Sir William Stirling-Maxwell, 9th Baronet KT, of Pollok FRSE DCL LLD (8 March 1818 – 15 January 1878), was a Scottish historical writer and art historian, politician, and virtuoso.
Until 1865 he was known as William Stirling, and several of his books were published under that name. He was Chancellor of the University of Glasgow from 1875 until his death and was also a Knight of the Thistle, considered the highest honour which can be conferred by the Crown on a Scotsman.
He was born at Kenmure, the son of Sir Archibald Stirling, Esq., of Keir and Cawder, and Elizabeth Maxwell, sister of Sir John Maxwell, 8th Baronet, and Harriet Maxwell (d. 1812) and daughter of Sir John Maxwell, 7th Baronet and Hannah or Anne Gardiner, daughter of Richard Gardiner, of Aldborough, Suffolk.

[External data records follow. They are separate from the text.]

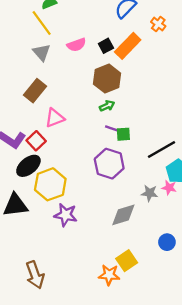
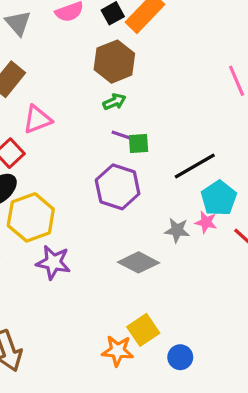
gray diamond: (123, 215) -> (138, 262), turned 44
blue circle: (167, 242) -> (180, 357), moved

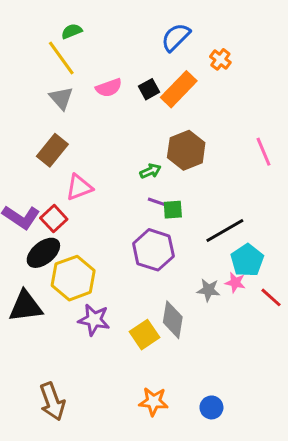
brown hexagon: (114, 62) -> (186, 150), moved
gray diamond: (138, 262) -> (173, 320), turned 72
yellow square: (143, 330) -> (145, 335), moved

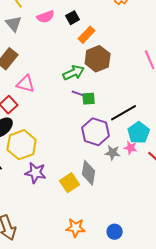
orange rectangle: (179, 89) -> (87, 35), moved, size x0.7
green arrow: (150, 171) -> (74, 73), size x1.5
pink triangle: (79, 187) -> (26, 84), turned 36
purple hexagon: (153, 250) -> (96, 132), moved

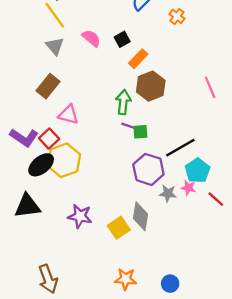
pink semicircle: (46, 17) -> (91, 38), turned -120
green arrow: (74, 73) -> (123, 102), turned -60
yellow hexagon: (22, 145) -> (64, 160), moved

He was privately educated at Olney in Buckinghamshire then studied at Trinity College, Cambridge, graduating with a BA degree in 1839 and proceeding to MA in 1843. He travelled in Spain and the Levant and contributed to Fraser's Magazine and the Examiner. In 1848 he published his pioneering Annals of the Artists of Spain. He succeeded to the Keir estates in 1847.